§ EXERCISE
In the data below, locate the line containing "Elfenkönigs (2)" and the line containing "missió del projecte", then retype both and everything between them exactly. Pictures are not part of the copy.
PROVIDED ENTRIES Block Start
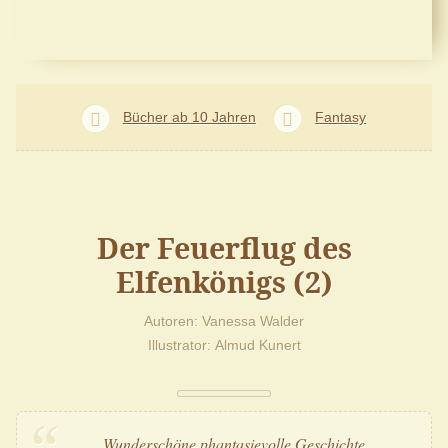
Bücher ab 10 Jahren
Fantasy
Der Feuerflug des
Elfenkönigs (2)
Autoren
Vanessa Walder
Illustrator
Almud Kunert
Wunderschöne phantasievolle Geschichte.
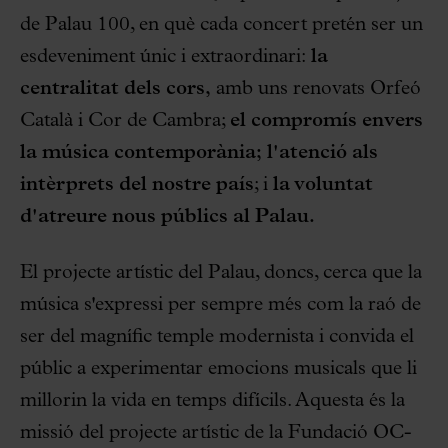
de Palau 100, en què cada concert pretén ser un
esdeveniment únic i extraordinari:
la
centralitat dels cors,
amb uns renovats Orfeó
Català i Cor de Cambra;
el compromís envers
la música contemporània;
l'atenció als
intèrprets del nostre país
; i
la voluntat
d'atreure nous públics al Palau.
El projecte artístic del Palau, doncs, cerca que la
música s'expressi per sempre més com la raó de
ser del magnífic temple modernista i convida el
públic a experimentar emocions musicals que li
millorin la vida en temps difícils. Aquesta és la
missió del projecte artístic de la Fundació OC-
PROVIDED ENTRIES Block End
PROVIDED ENTRIES Block Start
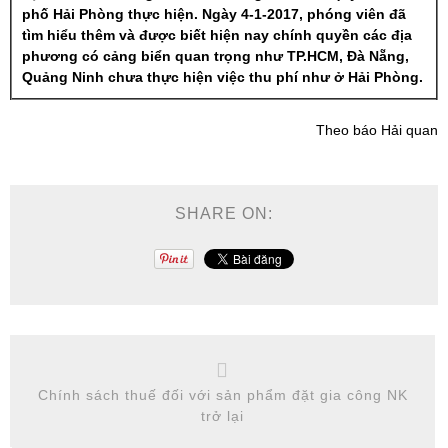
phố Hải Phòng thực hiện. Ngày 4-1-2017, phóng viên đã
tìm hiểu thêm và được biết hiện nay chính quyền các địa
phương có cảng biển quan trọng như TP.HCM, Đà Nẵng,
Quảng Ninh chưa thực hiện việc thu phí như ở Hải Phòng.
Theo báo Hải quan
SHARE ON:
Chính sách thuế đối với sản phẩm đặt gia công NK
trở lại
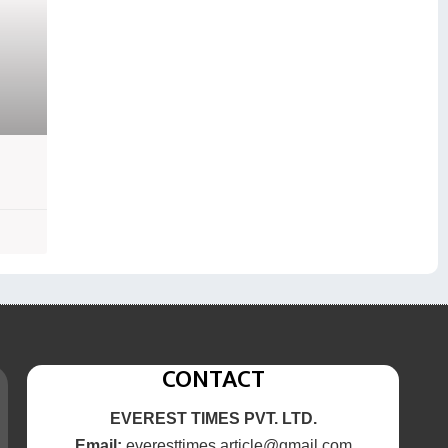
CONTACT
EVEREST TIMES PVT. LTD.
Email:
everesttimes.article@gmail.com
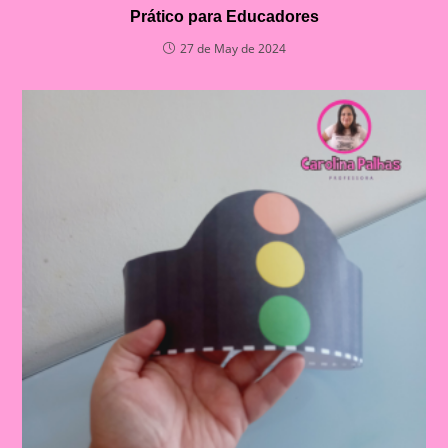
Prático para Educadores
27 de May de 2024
PROVIDED ENTRIES Block End
§ WRITTEN RESPONSE
Elfenkönigs (2)
Autoren
Vanessa Walder
Illustrator
Almud Kunert
Wunderschöne phantasievolle Geschichte.
de Palau 100, en què cada concert pretén ser un
esdeveniment únic i extraordinari:
la
centralitat dels cors,
amb uns renovats Orfeó
Català i Cor de Cambra;
el compromís envers
la música contemporània;
l'atenció als
intèrprets del nostre país
; i
la voluntat
d'atreure nous públics al Palau.
El projecte artístic del Palau, doncs, cerca que la
música s'expressi per sempre més com la raó de
ser del magnífic temple modernista i convida el
públic a experimentar emocions musicals que li
millorin la vida en temps difícils. Aquesta és la
missió del projecte artístic de la Fundació OC-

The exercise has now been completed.